After setting up a two node replica Gluster cluster to use as a web content backend, I began testing what would happen when I brought down one of the Gluster nodes. The web nodes access the Gluster cluster using the GlusterFS native client, and I expected them to quickly see that one of the Gluster nodes was down and begin serving content from the healthy Gluster node, but that was not happening. My test simply involved rebooting one of the Gluster nodes. That node would come back online within about 30 seconds, but within those 30 seconds my website was down.
I discovered the default connection timeout for a Gluster client to flag a Gluster node as down is 42 seconds. You would think this would be easy enough to change, but it turned out to be a bit trickier.
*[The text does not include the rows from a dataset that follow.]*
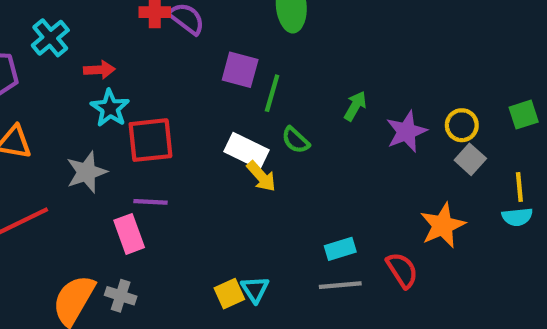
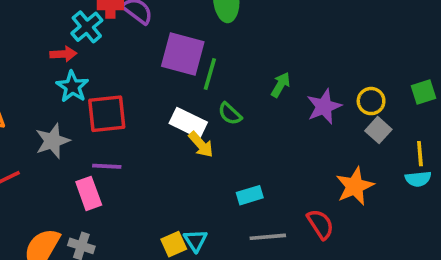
cyan cross: (50, 38) -> (87, 27), moved
purple square: (240, 70) -> (183, 54), size x1.4
cyan rectangle: (340, 249) -> (250, 195), moved

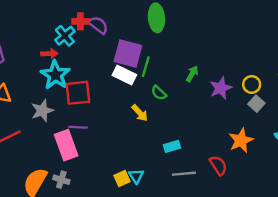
cyan star: (72, 87) -> (55, 75), size x1.4
white rectangle: (188, 123) -> (124, 75), moved
pink rectangle: (89, 193) -> (66, 145), size x1.4

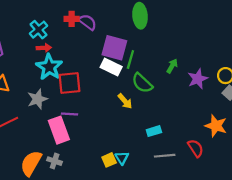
cyan cross: (65, 36) -> (39, 30), moved
green semicircle: (159, 93) -> (142, 83), size x1.5
orange star: (241, 140) -> (216, 126), turned -30

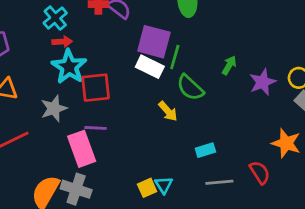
gray cross: (55, 161) -> (76, 189), size x1.5

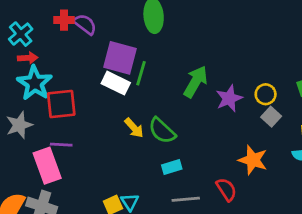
green arrow: (229, 65) -> (196, 82), size x1.6
green semicircle: (190, 88) -> (162, 131), moved

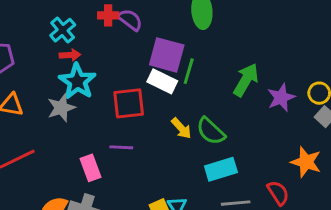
red square: (61, 104) -> (129, 103), moved
gray star: (19, 125) -> (61, 108), moved
purple line: (61, 145) -> (121, 147), moved
pink rectangle: (47, 166) -> (90, 168), size x0.7
cyan rectangle: (172, 167) -> (221, 169), size x1.5

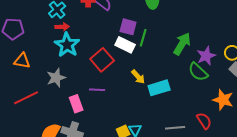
purple square: (167, 55) -> (128, 27), size x0.7
red square: (129, 103) -> (102, 60), turned -35
gray star: (61, 108) -> (56, 78), moved
green semicircle: (211, 131) -> (198, 72), moved
cyan rectangle: (221, 169) -> (159, 88), moved

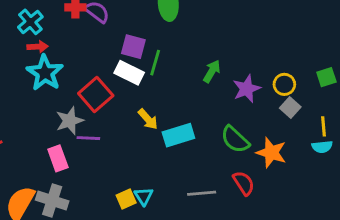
green arrow: (182, 44) -> (212, 71), size x0.7
green semicircle: (198, 72) -> (235, 140), moved
gray star: (56, 78) -> (70, 121), moved

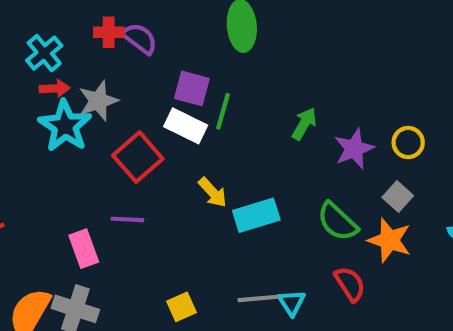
gray square: (290, 108) -> (398, 197), moved
gray star: (70, 121) -> (98, 101), moved
gray line: (202, 193) -> (258, 298), moved
cyan triangle: (144, 196) -> (292, 303), moved

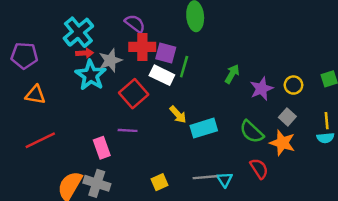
red cross: (109, 32) -> (142, 47), moved, size x1.5
cyan cross: (44, 53) -> (78, 32), size x1.4

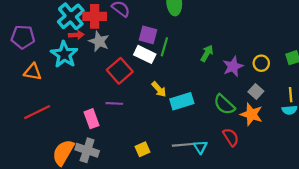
red cross: (142, 47) -> (95, 16), moved
gray star: (110, 60) -> (99, 41), turned -30
cyan star: (91, 75) -> (64, 54), moved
First, I stumbled upon the network.ping-timeout Gluster volume setting. Looking at the documentation, this value is set to 42 seconds. On one of the Gluster nodes, I changed it to 5 seconds with the following command (gv0 is the Gluster volume):
gluster volume set gv0 network.ping-timeout 5
However, this did not do anything.
Second, on both of the Gluster nodes, I tried applying a similar configuration change to the main Gluster configuration file at /etc/glusterfs/glusterd.vol by adding option network.ping-timeout 5:
volume management
type mgmt/glusterd
option working-directory /var/lib/glusterd
option transport-type socket,rdma
option transport.socket.keepalive-time 10
option transport.socket.keepalive-interval 2
option transport.socket.read-fail-log off
option network.ping-timeout 5
# option base-port 49152
end-volume
After restarting the glusterd service on both Gluster nodes, nothing had changed.
Finally, on both of the Gluster nodes, I found that I needed to add a specific volume configuration block for the Gluster volume in /etc/glusterfs/glusterd.vol and set option ping-timeout 5 inside it:
volume management
type mgmt/glusterd
option working-directory /var/lib/glusterd
option transport-type socket,rdma
option transport.socket.keepalive-time 10
option transport.socket.keepalive-interval 2
option transport.socket.read-fail-log off
# option base-port 49152
end-volume
volume gv0
type protocol/client
option ping-timeout 5
end-volume
After restarting the glusterd service on both Gluster nodes, I was able to reboot one of the Gluster nodes (with a healthy node still online), and, within about 5 seconds, continue serving content from my website.